Please set down each record exactly as it appears, but leave out any pictures.

Page images and extracted text:
***

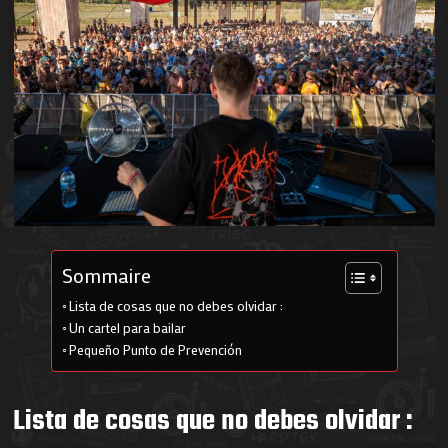
Sommaire
Lista de cosas que no debes olvidar :
Un cartel para bailar
Pequeño Punto de Prevención
Lista de cosas que no debes olvidar :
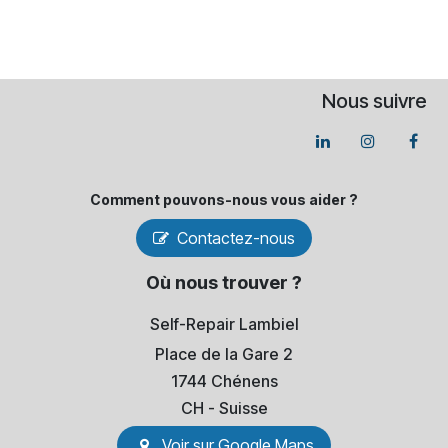
Nous suivre
Comment pouvons-​nous vous aider ?
Contactez-nous
Où nous trouver ?
Self-Repair Lambiel
Place de la Gare 2
1744 Chénens
​CH - Suisse
Voir sur Go​​ogle Maps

***

[RESULT BELOW]:
Sommaire
Lista de cosas que no debes olvidar :
Un cartel para bailar
Pequeño Punto de Prevención
Lista de cosas que no debes olvidar :
Nous suivre
Comment pouvons-​nous vous aider ?
Contactez-nous
Où nous trouver ?
Self-Repair Lambiel
Place de la Gare 2
1744 Chénens
​CH - Suisse
Voir sur Go​​ogle Maps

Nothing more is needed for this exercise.